Frye thus encourages us to read widely, the better to build empathy and understand the imaginations of those around us, and he would no doubt encourage Gilmour’s students to take that trip down the hall. We are not young women who want to make a little name for ourselves, but we are the people down the hall. (Not literally; neither of us is lucky enough to have an office as nice as Gilmour’s.) And so are all of you, and so is everyone who expressed outrage at Gilmour’s comments publicly, on social media, and in private conversation. We are all the people who believe that writers of colour, women writers, disabled writers, queer writers, and trans writers are absolutely worth reading.
In one sense, Gilmour has done all of us a favour. His comments have made explicit what is so often implicit. He has gracelessly articulated the biases that too often dictate what sort of literature is considered “serious” and “useful,” opinions which too often shape teaching and reading at all levels of education and private life. This is why we’ve invited you to join us today to share viewpoints and readings from down the hall: we want to make it clear that many, many students and teachers at the University of Toronto do not share these views. We also want to open a conversation that uses Gilmour’s ridiculous remarks as a starting point for an interrogation of the systemic oppressions that too often relegate particular voices and perspectives to second-class status in some classrooms and in society more broadly.

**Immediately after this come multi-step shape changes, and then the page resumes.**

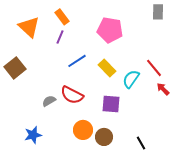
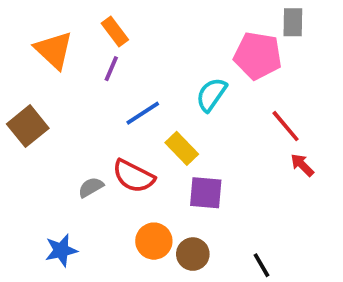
pink pentagon: (110, 30) -> (258, 56), moved
yellow rectangle: (107, 68) -> (182, 148), moved
cyan semicircle: (131, 79) -> (211, 95), moved

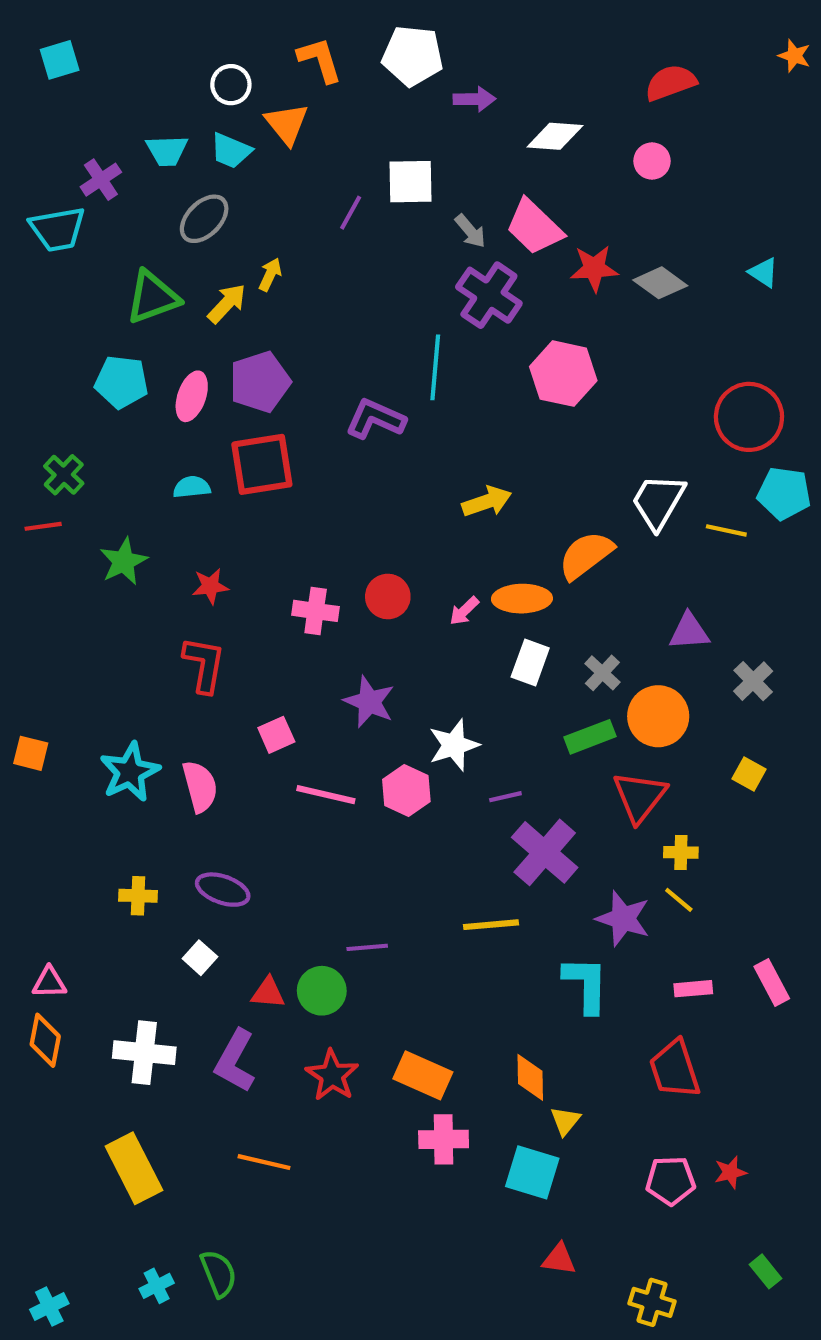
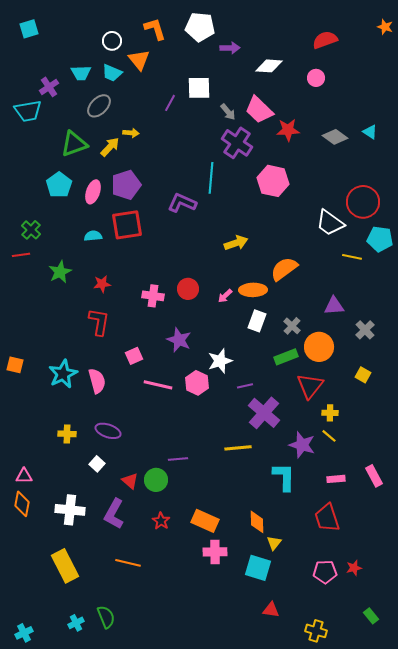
yellow arrow: (270, 275) -> (131, 133), turned 70
gray diamond: (660, 283) -> (335, 137), moved
cyan pentagon: (122, 382) -> (59, 185), turned 30
white trapezoid: (658, 502) -> (330, 223), moved, turned -84
red triangle: (268, 993) -> (130, 481), turned 36
red star: (332, 1075) -> (161, 521), size x0.7

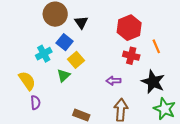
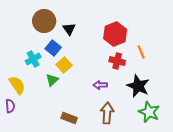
purple semicircle: (35, 103) -> (10, 106), moved

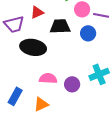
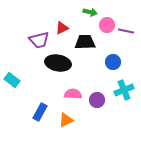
blue circle: (88, 33) -> (113, 62), moved

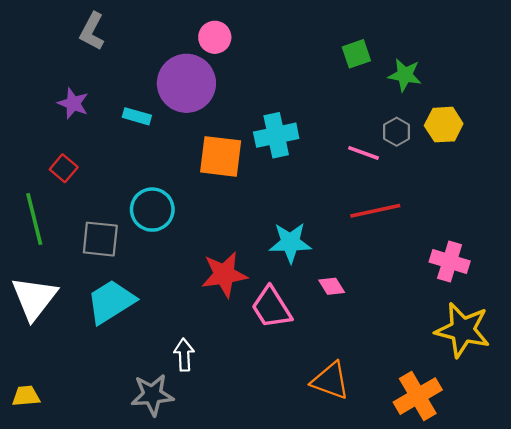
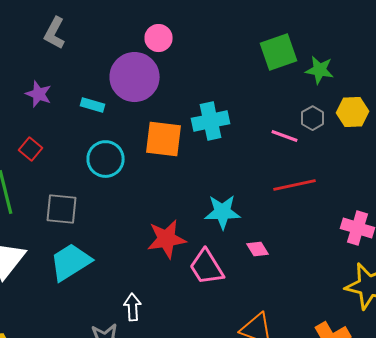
green square: (356, 54) -> (279, 52), size x1.5
cyan circle: (152, 210) -> (106, 159), moved

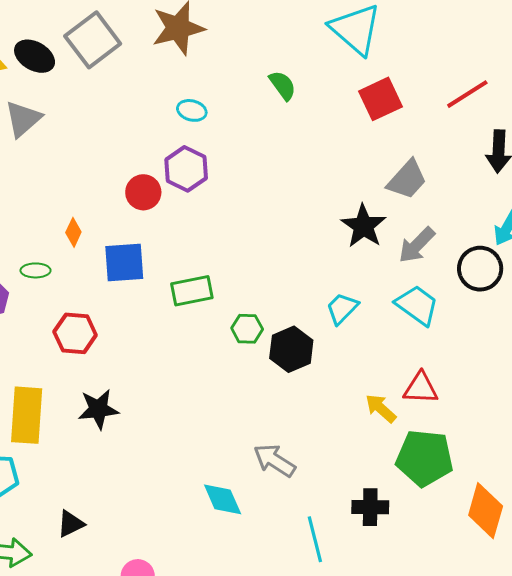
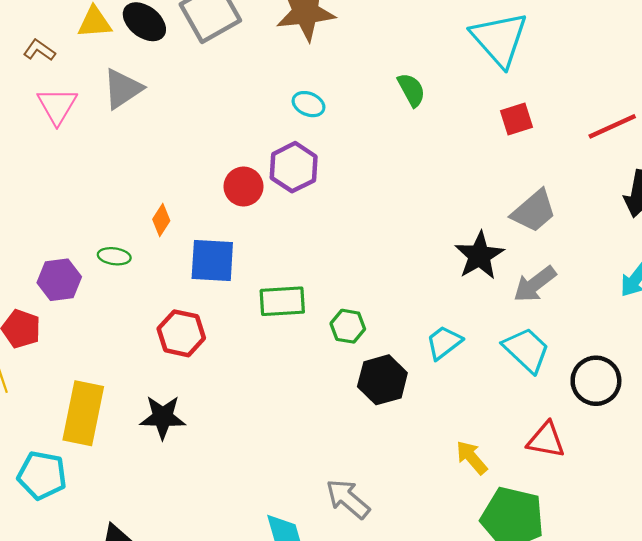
red square: (380, 99) -> (517, 119), size x0.7
black circle: (480, 269) -> (596, 381), moved
green hexagon: (247, 329) -> (348, 326), moved
red hexagon: (75, 333) -> (181, 333), moved
red triangle: (421, 388) -> (546, 440), moved

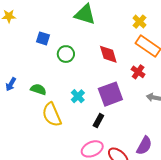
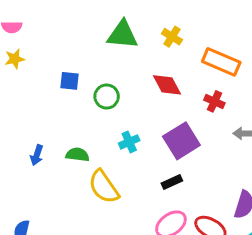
yellow cross: (140, 22) -> (172, 37), moved
cyan cross: (78, 96) -> (129, 142), moved, turned 32
black rectangle: (98, 121) -> (172, 182), turned 48

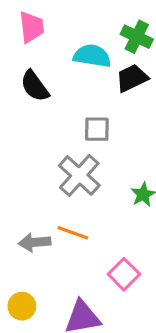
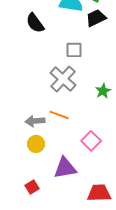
yellow circle: (22, 306) -> (36, 144), moved

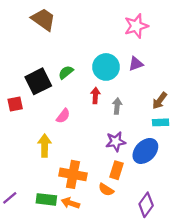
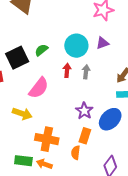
gray arrow: (117, 106) -> (86, 72), moved
pink semicircle: (63, 116) -> (39, 88), size x1.6
purple star: (116, 142) -> (84, 111), turned -30
yellow arrow: (45, 146) -> (22, 114), turned 108
orange semicircle: (106, 190) -> (76, 153), turned 64

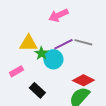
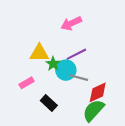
gray line: (83, 42) -> (79, 78), moved
red diamond: (83, 80) -> (98, 92), turned -50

Reading broadly and deeply is particularly important in the current academic climate. This is an academic climate in which the humanities are under attack in the popular press and at institutional levels. This is an academic climate in which adjunct instructors are tenuously employed and paid pittances – you may remember the recent death of the 83 year-old French instructor, Mary Margaret Vojtko, who died penniless and nearly homeless after twenty-five years of service to Duquesne University. This is an academic climate in which men’s rights groups – thinly-veiled fronts for misogynist grumbling – flourish on university campuses, including on this one. This is an academic climate in which now, more than ever, we should all attempt to look beyond our own experiences and privileges in order to think critically about the world around us. Only after we open our minds can we communicate effectively and better empathize with others. Good teachers and great books facilitate that process.
We echo Anne Theriault’s challenge to Gilmour. She writes,
I’ve got a dare for you, David Gilmour. I dare you to spend six months reading nothing but writers who aren’t white cis males. Read female writers. Read Chinese writers. Read queer and trans and disabled writers. Read something that’s difficult for you to love, then take a deep breath and try harder to love it. Immerse yourself in worlds and thoughts and perspectives that are incredibly different from your own. Find a book that can change you and then let yourself be changed.
We invite you to join us and read from literary works that have opened your imaginations despite the fact that they were not written by “very serious heterosexual guys.” In the spirit of “tolerance” and empathy that Frye believed that literature encourages, we should emphasize that this is not a witch hunt, and our primary concerns today are pedagogical. We want to start a conversation about what it means to teach and to study literature, and about what doing so in a way that expands the imagination of both teachers and students might look like.